Well, after several cancellations and delays, I’ve finally made it to Longboat, Bianca’s family’s place in Leeward Harbor, Maine.

Let me tell you a bit about Longboat, Gentle Reader. On a map, Pilgrim Island looks like a bunch of bananas dangling from the coast of central Maine. It’s joined to the mainland by a short umbilical causeway. The island is split up the middle by a wide sound known as Satan’s Sluice that thrusts inland from the Atlantic for a distance of nearly four miles.

Pilgrim Island is renowned for its natural beauty, which more than a century of strict conservation and generous environmental philanthropy has done a good job of protecting. Much of the island is now a national park embroidered with a capillary network of hiking trails that draw a million visitors annually. More than one writer has noted that it offers living affirmation of the famous hymn that for over a century has been sung in the island’s churches. It truly is a place “where ev’ry prospect pleases / And only Man is vile.”

Close your eyes and let your imagination take over, and it is not hard to imagine the island as it once was, the virgin evergreen forests, the Indian villages, not to mention the great flashing schools of cod and sun-darkening squadrons of canvasback duck that drew the attention of English seafarers in the late seventeenth century. Huge, dark green swathes punctuated with streaks of blue, and with the lighter colors of rocky uplands covered in meadow grass. The alternation of heights and water is dazzling. When Thomas Mann visited the island in the early 1950s, the writer remarked that the views compared favorably with his beloved Engadine in Switzerland. That the place has inspired the efforts of a veritable Parnassus of American landscape artists,
including Winslow Homer and Thomas Cole, should come as no surprise.

To the south, where Satan’s Sluice ends in a wide bay, the land is protected from the roughest bits of offshore weather by two uninhabited islands, Blueberry Major and Blueberry Minor. Inland from the islands is a wide bay. On its southwest shore sits Leeward Harbor; almost directly across to the northeast, settled on a tongue of richly forested land, is Windward Harbor, which includes the more social and moneyed enclave of Porpoise Point. Windward’s topography is more dramatic than Leeward’s, altogether flashier, its bluffs higher and steeper, its enclosing forests loftier and more enveloping, its colors richer.
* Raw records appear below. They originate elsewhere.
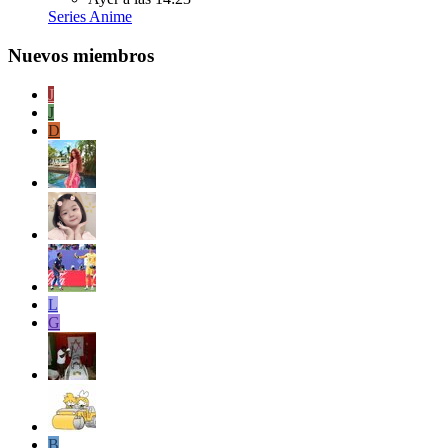
Series Anime
Nuevos miembros
J
J
D
L
G
B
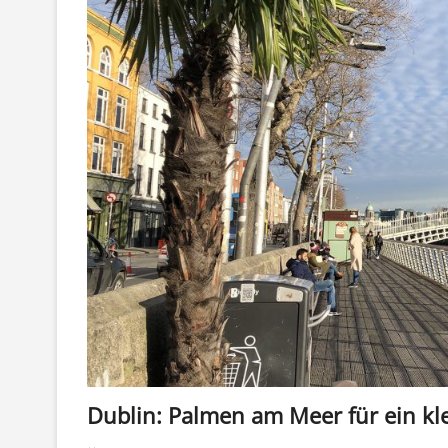
Dublin: Palmen am Meer für ein kl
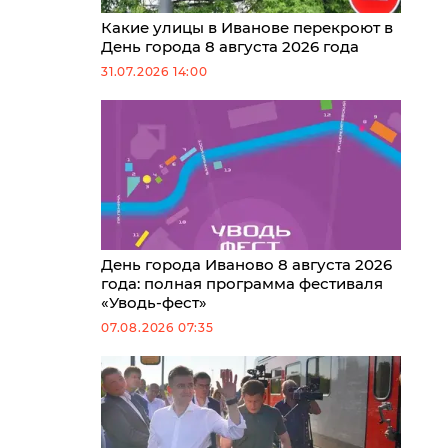
Какие улицы в Иванове перекроют в
День города 8 августа 2026 года
31.07.2026 14:00
День города Иваново 8 августа 2026
года: полная программа фестиваля
«Уводь-фест»
07.08.2026 07:35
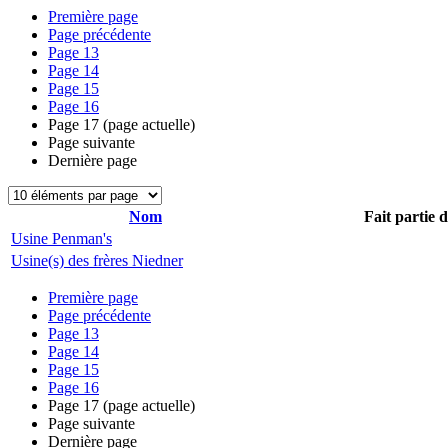
Première page
Page précédente
Page
13
Page
14
Page
15
Page
16
Page
17
(page actuelle)
Page suivante
Dernière page
Nom
Fait partie 
Usine Penman's
Usine(s) des frères Niedner
Première page
Page précédente
Page
13
Page
14
Page
15
Page
16
Page
17
(page actuelle)
Page suivante
Dernière page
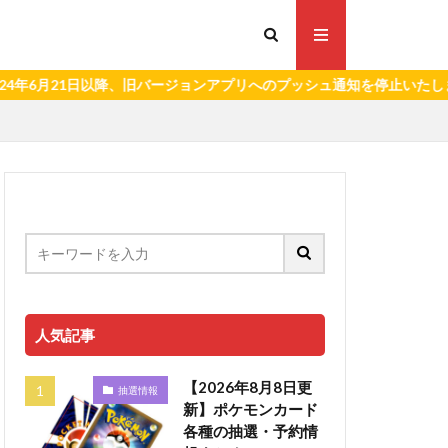
21日以降、旧バージョンアプリへのプッシュ通知を停止いたします。）
人気記事
【2026年8月8日更
抽選情報
新】ポケモンカード
各種の抽選・予約情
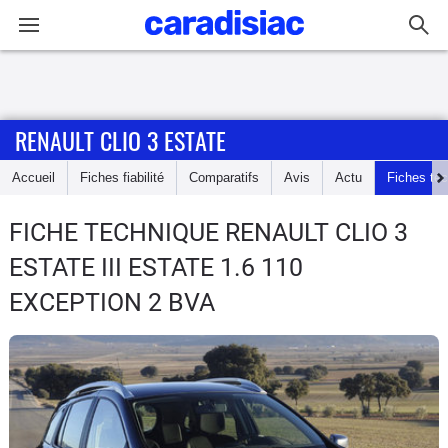
Connexion / Inscription
RENAULT CLIO 3 ESTATE
Accueil
Accueil
Fiches fiabilité
Comparatifs
Avis
Actu
Fiches te
Actu
FICHE TECHNIQUE RENAULT CLIO 3
Essais
ESTATE
III ESTATE 1.6 110
Guide
EXCEPTION 2 BVA
d'achat
Electriques
Utilitaires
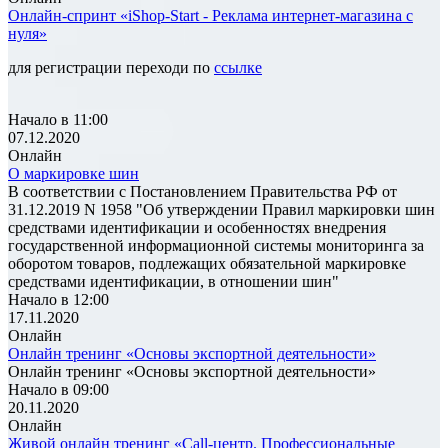
Онлайн-спринт «iShop-Start - Реклама интернет-магазина с
нуля»
для регистрации переходи по
ссылке
Начало в 11:00
07.12.2020
Онлайн
О маркировке шин
В соответствии с Постановлением Правительства РФ от
31.12.2019 N 1958 "Об утверждении Правил маркировки шин
средствами идентификации и особенностях внедрения
государственной информационной системы мониторинга за
оборотом товаров, подлежащих обязательной маркировке
средствами идентификации, в отношении шин"
Начало в 12:00
17.11.2020
Онлайн
Онлайн тренинг «Основы экспортной деятельности»
Онлайн тренинг «Основы экспортной деятельности»
Начало в 09:00
20.11.2020
Онлайн
Живой онлайн тренинг «Call-центр. Профессиональные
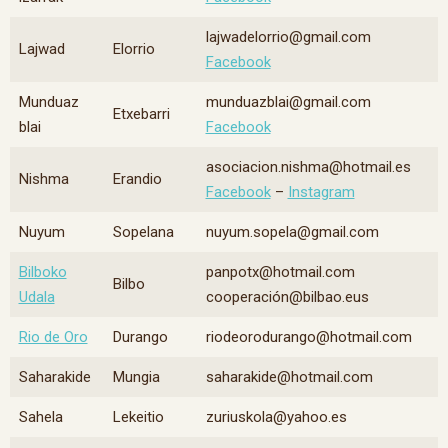
lajwadelorrio@gmail.com
Lajwad
Elorrio
Facebook
Munduaz
munduazblai@gmail.com
Etxebarri
blai
Facebook
asociacion.nishma@hotmail.es
Nishma
Erandio
Facebook
–
Instagram
Nuyum
Sopelana
nuyum.sopela@gmail.com
Bilboko
panpotx@hotmail.com
Bilbo
Udala
cooperación@bilbao.eus
Rio de Oro
Durango
riodeorodurango@hotmail.com
Saharakide
Mungia
saharakide@hotmail.com
Sahela
Lekeitio
zuriuskola@yahoo.es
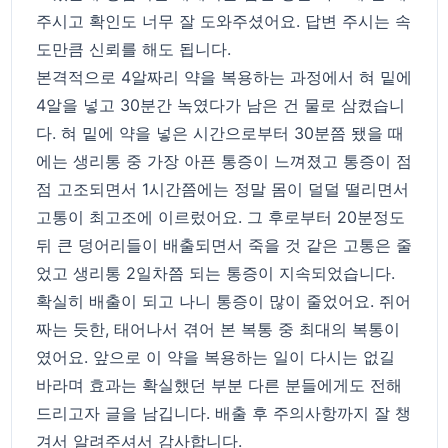
주시고 확인도 너무 잘 도와주셨어요. 답변 주시는 속
도만큼 신뢰를 해도 됩니다.
본격적으로 4알짜리 약을 복용하는 과정에서 혀 밑에
4알을 넣고 30분간 녹였다가 남은 건 물로 삼켰습니
다. 혀 밑에 약을 넣은 시간으로부터 30분쯤 됐을 때
에는 생리통 중 가장 아픈 통증이 느껴졌고 통증이 점
점 고조되면서 1시간쯤에는 정말 몸이 덜덜 떨리면서
고통이 최고조에 이르렀어요. 그 후로부터 20분정도
뒤 큰 덩어리들이 배출되면서 죽을 것 같은 고통은 줄
었고 생리통 2일차쯤 되는 통증이 지속되었습니다.
확실히 배출이 되고 나니 통증이 많이 줄었어요. 쥐어
짜는 듯한, 태어나서 겪어 본 복통 중 최대의 복통이
였어요. 앞으로 이 약을 복용하는 일이 다시는 없길
바라며 효과는 확실했던 부분 다른 분들에게도 전해
드리고자 글을 남깁니다. 배출 후 주의사항까지 잘 챙
겨서 알려주셔서 감사합니다.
Anyone remotely familiar with the landscapes of American privilege will recognize at once that this is Old Money Country. The key aesthetic principle in the local architecture seems to be circumspection. Even the largest Windward “cottages”—the local name for any dwelling larger than a fisherman’s shack—are unpretentious by, say, Hamptons standards, notwithstanding that there are families hereabouts with resources sufficient to buy out every hedge-fund impresario between the Shinnecock Canal and Amagansett. But this is changing; the opportunity to be—or to claim to be—cheek-by-jowl with some of America’s oldest money and bloodlines has proven to be catnip to a number of freshly minted money barons, and Windward prices have moved up steadily.